Fact or Fiction

Dear Readers:

Before my real-life heroine mother-in-law died, we spent hours discussing our plan to tell the world her life story. The first challenge: paring down the time frame. The first book couldn’t encompass her life, start to finish, especially because the finish part hadn’t happened at the time. So we agreed to start with the night she decided to leave town and end with her refuge at her friend’s aunt’s and uncle’s place in Washington State. I continued to struggle with her reason for leaving at all. “Why did you decide to hitchhike all over the country?” The answer “I don’t know” from her wasn’t very enlightening. Out of necessity and class deadlines for explaining my protagonist’s goal, motivation and conflict, I started imagining a plot with some pizzazz. I decided she ran away from a forced marriage, seeking fame, fortune and romance. During the process, she met, fell in love with, and eventually married a decent man – something that alluded her through her first three nuptials.

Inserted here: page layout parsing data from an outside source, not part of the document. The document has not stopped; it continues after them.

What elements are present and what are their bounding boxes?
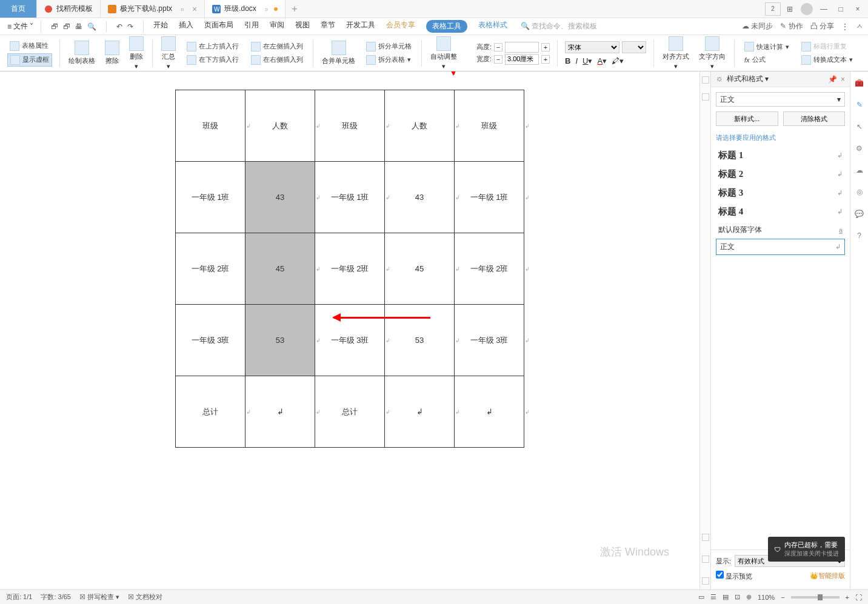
view-read-icon[interactable]: ⊡: [735, 593, 740, 601]
proof-read[interactable]: ☒ 文档校对: [128, 592, 162, 602]
gutter-icon[interactable]: [702, 93, 709, 101]
font-size-select[interactable]: [622, 41, 646, 53]
cloud-icon[interactable]: ☁: [854, 165, 865, 176]
cell-r4c4[interactable]: ↲↲: [385, 376, 455, 448]
erase-button[interactable]: 擦除: [101, 39, 123, 67]
undo-icon[interactable]: ↶: [116, 22, 122, 31]
tab-member[interactable]: 会员专享: [386, 20, 415, 33]
toolbox-icon[interactable]: 🧰: [854, 78, 865, 88]
document-area[interactable]: 班级↲ 人数↲ 班级↲ 人数↲ 班级↲ 一年级 1班↲ 43↲ 一年级 1班↲ …: [0, 71, 699, 589]
smart-layout-link[interactable]: 👑智能排版: [810, 571, 845, 580]
cell-r3c2[interactable]: 53↲: [245, 305, 315, 376]
zoom-fit-icon[interactable]: ⊕: [746, 593, 752, 601]
file-menu[interactable]: ≡ 文件 ˅: [5, 20, 36, 33]
insert-top-button[interactable]: 在上方插入行: [184, 41, 241, 53]
workspace-button[interactable]: 2: [765, 2, 781, 16]
more-icon[interactable]: ⋮: [841, 22, 849, 31]
formula-button[interactable]: fx 公式: [742, 54, 792, 65]
cell-r1c3[interactable]: 一年级 1班↲: [315, 162, 385, 233]
tab-menu-icon[interactable]: ▫: [265, 4, 268, 14]
to-text-button[interactable]: 转换成文本▾: [799, 54, 855, 66]
style-h3[interactable]: 标题 3↲: [716, 184, 845, 202]
style-default-font[interactable]: 默认段落字体a: [716, 221, 845, 239]
zoom-out-button[interactable]: −: [781, 594, 784, 601]
split-cell-button[interactable]: 拆分单元格: [364, 41, 414, 53]
minimize-button[interactable]: —: [816, 2, 832, 16]
autofit-button[interactable]: 自动调整▾: [427, 35, 461, 71]
style-h1[interactable]: 标题 1↲: [716, 146, 845, 165]
tab-pptx[interactable]: 极光下载站.pptx ▫ ×: [101, 0, 205, 18]
tab-home[interactable]: 首页: [0, 0, 37, 18]
cell-r1c5[interactable]: 一年级 1班↲: [455, 162, 524, 233]
fullscreen-icon[interactable]: ⛶: [855, 594, 862, 601]
avatar[interactable]: [799, 2, 815, 16]
zoom-in-button[interactable]: +: [846, 594, 849, 601]
align-button[interactable]: 对齐方式▾: [659, 35, 693, 71]
cell-r2c3[interactable]: 一年级 2班↲: [315, 233, 385, 305]
draw-table-button[interactable]: 绘制表格: [65, 39, 99, 67]
location-icon[interactable]: ◎: [854, 187, 865, 197]
tab-docx[interactable]: W 班级.docx ▫: [205, 0, 285, 18]
class-table[interactable]: 班级↲ 人数↲ 班级↲ 人数↲ 班级↲ 一年级 1班↲ 43↲ 一年级 1班↲ …: [175, 90, 524, 448]
chat-icon[interactable]: 💬: [854, 208, 865, 219]
close-icon[interactable]: ×: [841, 75, 845, 84]
height-minus-button[interactable]: −: [494, 43, 502, 51]
cell-r2c2[interactable]: 45↲: [245, 233, 315, 305]
title-repeat-button[interactable]: 标题行重复: [799, 41, 855, 53]
coop-button[interactable]: ✎ 协作: [780, 21, 803, 32]
height-plus-button[interactable]: +: [541, 43, 550, 51]
quick-calc-button[interactable]: 快速计算▾: [742, 41, 792, 53]
tab-start[interactable]: 开始: [153, 20, 168, 33]
view-outline-icon[interactable]: ▤: [723, 593, 729, 601]
cell-r1c1[interactable]: 一年级 1班↲: [176, 162, 245, 233]
style-body[interactable]: 正文↲: [716, 239, 845, 255]
print-icon[interactable]: 🖶: [75, 22, 82, 31]
pin-icon[interactable]: 📌: [828, 75, 837, 84]
tab-insert[interactable]: 插入: [179, 20, 193, 33]
panel-settings-icon[interactable]: ⛭: [716, 75, 723, 84]
bold-button[interactable]: B: [565, 56, 570, 65]
summary-button[interactable]: 汇总▾: [158, 35, 179, 71]
cell-r2c4[interactable]: 45↲: [385, 233, 455, 305]
page-indicator[interactable]: 页面: 1/1: [6, 592, 32, 602]
cell-r3c5[interactable]: 一年级 3班↲: [455, 305, 524, 376]
merge-cell-button[interactable]: 合并单元格: [318, 39, 359, 67]
highlight-button[interactable]: 🖍▾: [612, 56, 624, 65]
word-count[interactable]: 字数: 3/65: [41, 592, 71, 602]
search-input[interactable]: 🔍 查找命令、搜索模板: [521, 21, 597, 32]
show-dashed-button[interactable]: 显示虚框: [7, 53, 52, 67]
apps-icon[interactable]: ⊞: [782, 2, 798, 16]
cell-r1c4[interactable]: 43↲: [385, 162, 455, 233]
clear-format-button[interactable]: 清除格式: [783, 111, 846, 126]
current-style-select[interactable]: 正文▾: [716, 92, 845, 107]
italic-button[interactable]: I: [575, 56, 578, 65]
memory-warning[interactable]: 🛡 内存已超标，需要 深度加速关闭卡慢进: [768, 537, 845, 562]
new-style-button[interactable]: 新样式...: [716, 111, 778, 126]
underline-button[interactable]: U▾: [583, 56, 592, 65]
cell-r3c1[interactable]: 一年级 3班↲: [176, 305, 245, 376]
cell-r2c5[interactable]: 一年级 2班↲: [455, 233, 524, 305]
font-select[interactable]: 宋体: [565, 41, 619, 53]
cell-r4c1[interactable]: 总计↲: [176, 376, 245, 448]
tab-menu-icon[interactable]: ▫: [181, 4, 184, 14]
spell-check[interactable]: ☒ 拼写检查 ▾: [79, 592, 119, 602]
zoom-slider[interactable]: [791, 596, 840, 599]
tab-reference[interactable]: 引用: [244, 20, 259, 33]
tab-chapter[interactable]: 章节: [321, 20, 335, 33]
redo-icon[interactable]: ↷: [127, 22, 133, 31]
insert-bottom-button[interactable]: 在下方插入行: [184, 54, 241, 66]
tab-templates[interactable]: 找稻壳模板: [37, 0, 101, 18]
tab-table-style[interactable]: 表格样式: [478, 20, 507, 33]
cell-h3[interactable]: 班级↲: [315, 90, 385, 162]
cell-r2c1[interactable]: 一年级 2班↲: [176, 233, 245, 305]
style-icon[interactable]: ✎: [854, 99, 865, 110]
share-button[interactable]: 凸 分享: [810, 21, 834, 32]
settings-icon[interactable]: ⚙: [854, 143, 865, 154]
sync-button[interactable]: ☁ 未同步: [742, 21, 773, 32]
style-h4[interactable]: 标题 4↲: [716, 202, 845, 221]
cell-h5[interactable]: 班级↲: [455, 90, 524, 162]
table-attr-button[interactable]: 表格属性: [7, 40, 52, 52]
width-plus-button[interactable]: +: [541, 55, 550, 64]
gutter-icon[interactable]: [702, 76, 709, 84]
tab-table-tools[interactable]: 表格工具: [426, 20, 467, 33]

Her fourth and final knot-tieing, which spanned twenty-five years, was “iffy” at best. A marriage made in heaven it was not. She was pleased that a happy marriage would happen in her fictional life. And I think it was at this point I made an authorial leap from the truth of memoir to the embellishment of historically based fiction. I could only hope our families would accept some of the problems and resolutions I’d planned for her adventure. The plot thickens.